*** Opening of THE INPUT ***
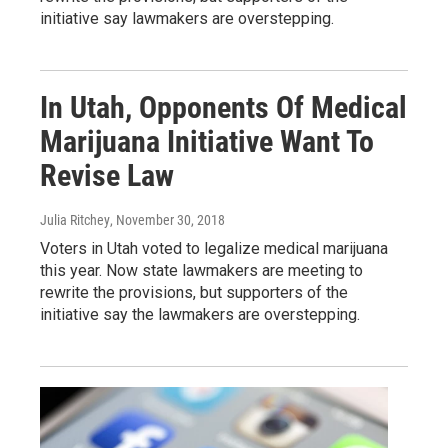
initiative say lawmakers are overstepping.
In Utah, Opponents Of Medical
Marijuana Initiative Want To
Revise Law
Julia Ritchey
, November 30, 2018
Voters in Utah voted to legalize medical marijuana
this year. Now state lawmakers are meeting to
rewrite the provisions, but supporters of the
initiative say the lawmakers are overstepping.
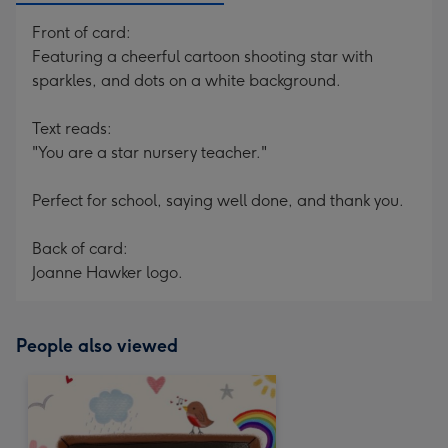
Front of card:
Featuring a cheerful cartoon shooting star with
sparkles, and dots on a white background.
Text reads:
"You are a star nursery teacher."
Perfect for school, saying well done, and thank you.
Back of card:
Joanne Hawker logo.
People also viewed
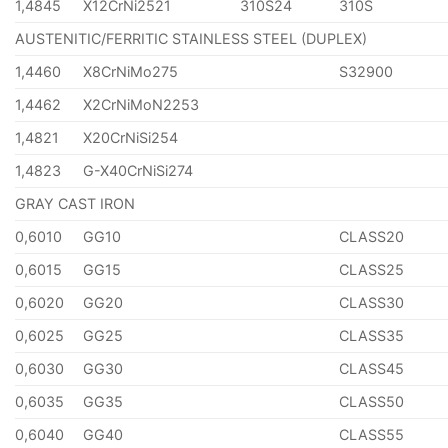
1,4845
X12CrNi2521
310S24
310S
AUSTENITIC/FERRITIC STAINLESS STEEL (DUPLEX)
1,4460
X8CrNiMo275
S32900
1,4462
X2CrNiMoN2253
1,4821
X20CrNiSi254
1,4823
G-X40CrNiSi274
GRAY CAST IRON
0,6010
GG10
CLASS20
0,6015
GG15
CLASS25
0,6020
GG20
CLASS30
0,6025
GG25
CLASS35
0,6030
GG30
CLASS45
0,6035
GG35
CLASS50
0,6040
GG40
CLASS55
*** Close of THE INPUT ***
Pull each line containing the word "overstepping" out of the data above.

**EXPECTED ANSWER**
initiative say lawmakers are overstepping.
initiative say the lawmakers are overstepping.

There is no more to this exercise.